En los cálculos de los estudiosos de la conducta humana iba a romper juegos y fuegos la novísima boda ecológica, enlace verde que surgió a tiempo debido a la evidente crisis que corroía los cimientos del matrimonio de siempre. Impuesto por decreto oficial, ese renovador tipo de enlace civil era un contrato de por vida y más allá de la misma muerte, y estaba basado en los beneficios de la madre naturaleza, de la vida sana, de los auténticos sabores de la comida vegetariana, de la sanación de las frutas y otros logros ajenos a viejos consumos cárnicos y tóxicos. El amor, de acuerdo a sesudos tratados, entraba fundamentalmente por la boca.

Lo más impactante, interesante y seductor de dicho decreto era que el Estado garantizaba a los recién casados bajo el código ecológico la luna de miel, la casa, la cama y la mesa. Inclusive, ese Estado se ocupaba de la educación de los hijos por un periodo de cinco años. Los auspiciadores de semejante boda con gangas esperaban que todo el mundo saliera corriendo a casarse, que los casados se divorciaran para casarse de nuevo, que las solicitudes de bodas futuras reventaran las mesas de parte de los municipios de la república peruana, entes encargados de llevar a cabo ese evento que en nada se parecía a los matrimonios masivos de antes, donde los casados no recibían ni agua.

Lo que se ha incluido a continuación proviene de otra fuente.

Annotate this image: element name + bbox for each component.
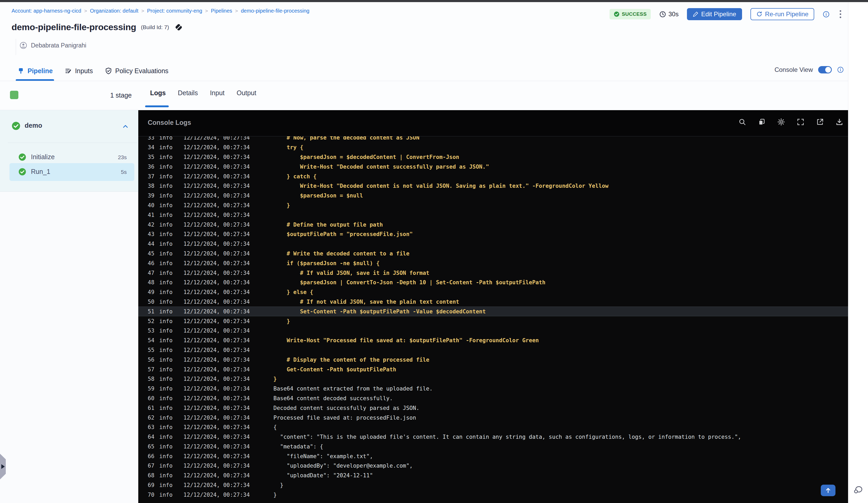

Pero los años han pasado y nadie, ni un solo ciudadano acompañando de su futura esposa, ha acudido a solicitar el casorio ecológico. Ello hizo que este columnista saliera de su cubículo para preguntar a los jóvenes que en esta zona tórrida no se andan con conductas monacales, justamente. El censo de las respuestas nos demuestra que el matrimonio natural cojea en alguna parte. En el dispositivo que dice que la boda ecológica no admite la separación o el divorcio porque el amor es eterno.